Il barcaiolo era diventato ricco, ed ecco che cos'era accaduto. La sera
prima stava tornando a casa alla solita ora, quando aveva visto i due uomini
sull'altra riva e aveva deciso, malgrado la loro apparente povertà, di fare
un viaggio supplementare per la Baraka, la benedizione conferita a chi aiuta
il viaggiatore. Più tardi, mentre si apprestava a ormeggiare la barca, aveva
visto un pesce buttarsi sulla riva.

Sembrava che cercasse di ingoiare un filo d'erba. Dopo che il barcaiolo gli
ebbe infilato l'erba in bocca, il pesce aveva vomitato un sasso e si era
lasciato scivolare in acqua. Il sasso era un enorme diamante senza difetto,
di un'incomparabile luce e di inestimabile valore.

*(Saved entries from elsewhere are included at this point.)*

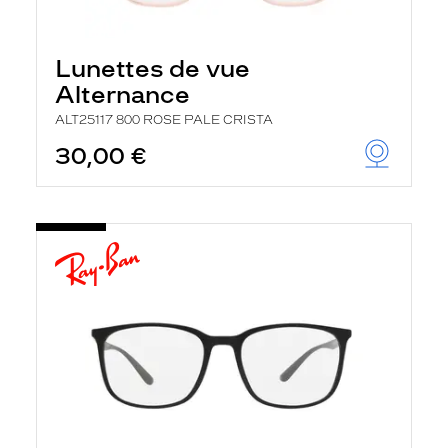
Lunettes de vue
Alternance
ALT25117 800 ROSE PALE CRISTA
30,00 €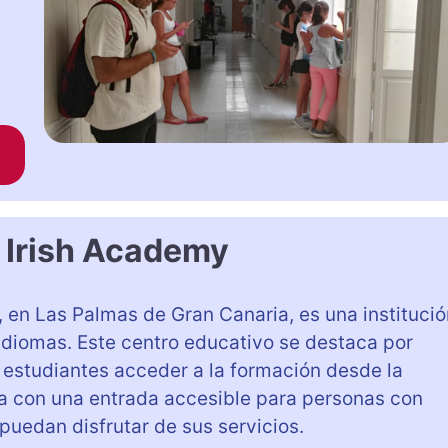
u
 Irish Academy
9, en Las Palmas de Gran Canaria, es una instituci
 idiomas. Este centro educativo se destaca por
os estudiantes acceder a la formación desde la
 con una entrada accesible para personas con
uedan disfrutar de sus servicios.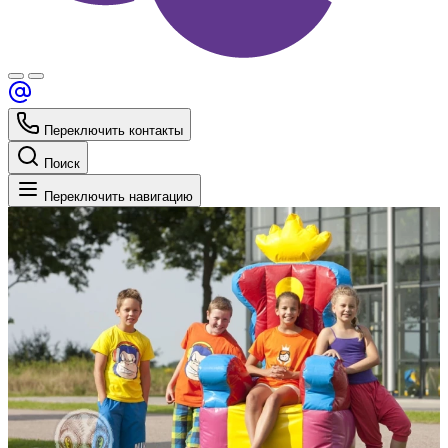
Переключить контакты
Поиск
Переключить навигацию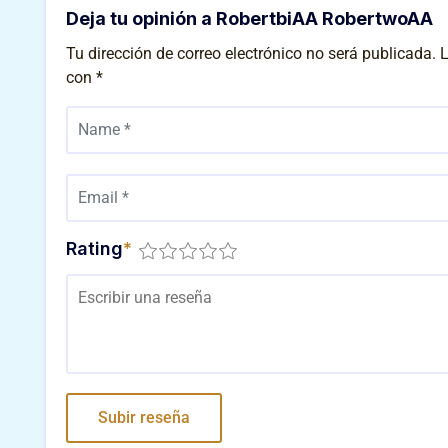
Deja tu opinión a RobertbiAA RobertwoAA
Tu dirección de correo electrónico no será publicada.
L
con
*
Rating
*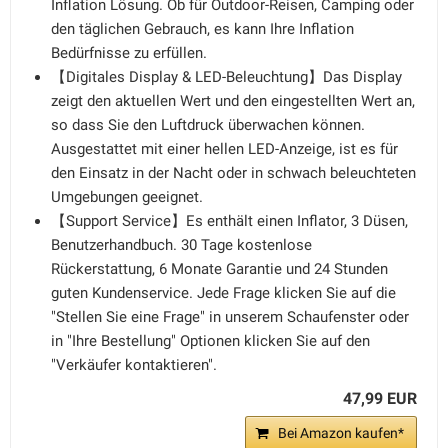
Inflation Lösung. Ob für Outdoor-Reisen, Camping oder
den täglichen Gebrauch, es kann Ihre Inflation
Bedürfnisse zu erfüllen.
【Digitales Display & LED-Beleuchtung】Das Display
zeigt den aktuellen Wert und den eingestellten Wert an,
so dass Sie den Luftdruck überwachen können.
Ausgestattet mit einer hellen LED-Anzeige, ist es für
den Einsatz in der Nacht oder in schwach beleuchteten
Umgebungen geeignet.
【Support Service】Es enthält einen Inflator, 3 Düsen,
Benutzerhandbuch. 30 Tage kostenlose
Rückerstattung, 6 Monate Garantie und 24 Stunden
guten Kundenservice. Jede Frage klicken Sie auf die
"Stellen Sie eine Frage" in unserem Schaufenster oder
in "Ihre Bestellung" Optionen klicken Sie auf den
"Verkäufer kontaktieren".
47,99 EUR
Bei Amazon kaufen*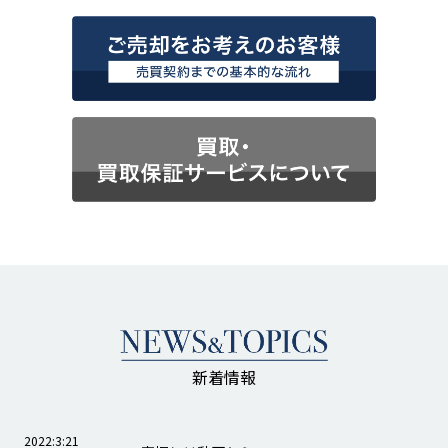
新着情報
2022:3:21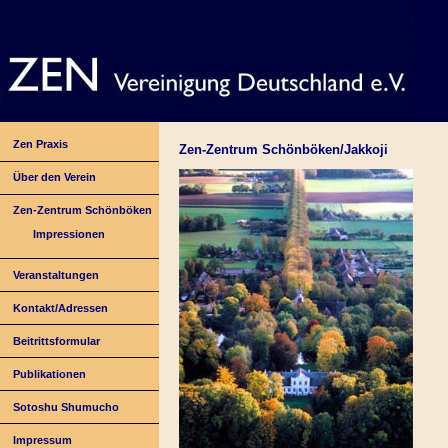
Zen Praxis
Zen-Zentrum Schönböken/Jakkoji
Über den Verein
Zen-Zentrum Schönböken
Impressionen
Veranstaltungen
Kontakt/Adressen
Beitrittsformular
Publikationen
Sotoshu Shumucho
Impressum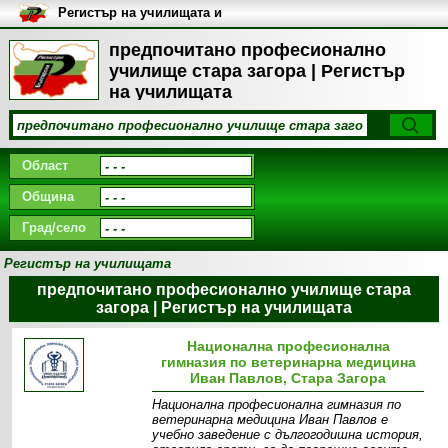
Регистър на училищата и
университетите в България
предпочитано професионално
училище стара загора | Регистър
на училищата
Област
Община
Град/село
Регистър на училищата
предпочитано професионално училище стара
загора | Регистър на училищата
Национална професионална
гимназия по ветеринарна медицина
Иван Павлов, Стара Загора
Национална професионална гимназия по
ветеринарна медицина Иван Павлов е
учебно заведение с дългогодишна история,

"Sei un demonio!", gridò furioso Dinar al derviscio. "Conoscevi l'esistenza
di questi tré tesori grazie a un potere di percezione nascosto, e non mi hai
detto nulla al momento! È questo il comportamento di un vero compagno? La
mia sfortuna era già sufficiente, ma senza di tè non avrei neanche saputo
nulla delle possibilità nascoste negli alberi, nei formicai e nei pesci, e
chissà dove altro ancora!".

Non appena ebbe pronunciato queste parole, sentì come un possente vento
spazzargli l'anima. In quel momento seppe che la verità era esattamente
l'opposto di ciò che aveva detto.

Il derviscio, il cui nome significa Re Vittorioso, gli toccò leggermente la
spalla e sorrise: "Ora, fratello, saprai di poter imparare attraverso
l'esperienza. Io sono colui che è agli ordini del Maestro Nascosto".

Quando Dinar osò rialzare la testa, vide il suo maestro proseguire con un
piccolo gruppo di viaggiatori che stavano discutendo dei pericoli che li
attendevano lungo la strada. Oggi, il nome di Malik Dinar figura tra quelli
dei più grandi dervisci, come compagno ed esempio, come l'Uomo che è
Arrivato.

* * *

Malik Dinar fu uno degli antichi maestri Classici. Il Re Vittorioso della
storia è un'incarnazione delle "funzioni superiori della mente", che Rumi
chiama "lo Spirito Umano" e che l'uomo deve coltivare prima di poter agire
in modo illuminato.
Questa versione è attribuita a Emir El-Arifin.